Six Years After Deadly Police Chase, Georgia High Court Limits Insurer’s Obligation

The headlines in 2016 provoked an outcry across Georgia: A man stole a car near the Atlanta airport, fled from police in a high-speed chase, then crashed into another vehicle, killing a woman and her two grandchildren.

Six years later, the resulting negligence lawsuit against the city of College Park and its police department has finally come to a conclusion. The Georgia Supreme Court on Tuesday overturned an appeals court and held that the city’s insurance company should have to pay no more than $700,000 to the victims’ family.

The plaintiffs had sought $5 million, the limits of a city insurance policy written by Atlantic Specialty Insurance Co. But the high court said that state law granted the city sovereign immunity for most of the damages and the insurance policy did not negate that.

“Because the Court of Appeals incorrectly ruled that the City’s insurance policy increased the sovereign immunity waiver notwithstanding the immunity endorsements, which expressly preclude coverage when a sovereign immunity defense applies, we reverse,” Chief Justice David Nahmias wrote in the opinion.

Georgia law waives sovereign immunity up to $700,000. But the family’s attorneys argued that state law also states that when local governments purchase liability insurance, the waiver is increased to the extent of the policy limits.

Atlantic Specialty, based in Minnesota, intervened in the suit and argued that the immunity endorsement in the policy limited the insurance payout.

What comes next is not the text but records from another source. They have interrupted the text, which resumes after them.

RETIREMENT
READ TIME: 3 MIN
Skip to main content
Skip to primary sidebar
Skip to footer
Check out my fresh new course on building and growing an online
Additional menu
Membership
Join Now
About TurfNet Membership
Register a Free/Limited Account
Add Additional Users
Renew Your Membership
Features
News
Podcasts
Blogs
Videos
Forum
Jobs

“We have no duty to pay ‘damages’ on your behalf under this policy unless the defenses of sovereign and governmental immunity are inapplicable to you,” the endorsement reads, as quoted by the court.

Another section reads: The policy “does not constitute, nor reflect an intent by [the City], to waive or forego any defenses of sovereign and governmental immunity available to any insured, whether based upon statute(s), common law or otherwise, including Georgia Code Section 36-33-1, or any amendments.”

The plaintiffs contended that the immunity endorsements should be voided because they are contrary to public policy.

The trial court and the appeals court agreed with the family. The Georgia legislature’s intent was to protect the public “by waiving the sovereign immunity of local government entities with respect to claims for the negligent use of a motor vehicle and establishing the limits of the amount of the waiver in the event the government entity purchases liability insurance,” the Court of Appeals noted in 2020.

In other words, granting full immunity to local police who engage in reckless chases would leave victims with little compensation, and Altantic Specialty’s argument ran counter to the General Assembly’s clear legislative intent, the appeals court said.

But the Supreme Court decided that, under the law, immunity above $700,000 is waived only when the city purchases insurance in excess of $700,000 for the type of claim at issue.

“The Court of Appeals misinterpreted OCGA ยง 36-92-2 (d) (3) to mean that the purchase of liability insurance in excess of the statutorily prescribed limit in subsection (a) waives sovereign immunity to the limit of the insurance purchased for any sort of claim,” the high court wrote. “But an insurance policy does not normally provide blanket coverage for any and all claims.”

The court concluded that because of the immunity endorsements in the city’s policy, “the City did not purchase insurance coverage for the Plaintiffs’ asserted claims above the applicable automatic sovereign immunity waiver of $700,000.”

All justices concurred in the opinion.

The man who stole the car in 2016 and allegedly caused the crash was only recently charged. Diontre Tigner was 16 at the time of the collision. News reports said that he walked away from the scene and somehow eluded arrest for six years, despite being on probation for another crime.

Tigner was arrested Dec. 23 and was arraigned in court on Jan. 26, according to local news reports.

Killed in the crash were 75-year-old Dorothy Wright, her 12-year-old grandson Cameron Costner, and her 6-year-old granddaughter Layla Partridge. The family held a memorial service last month on the sixth anniversary of the fatal incident.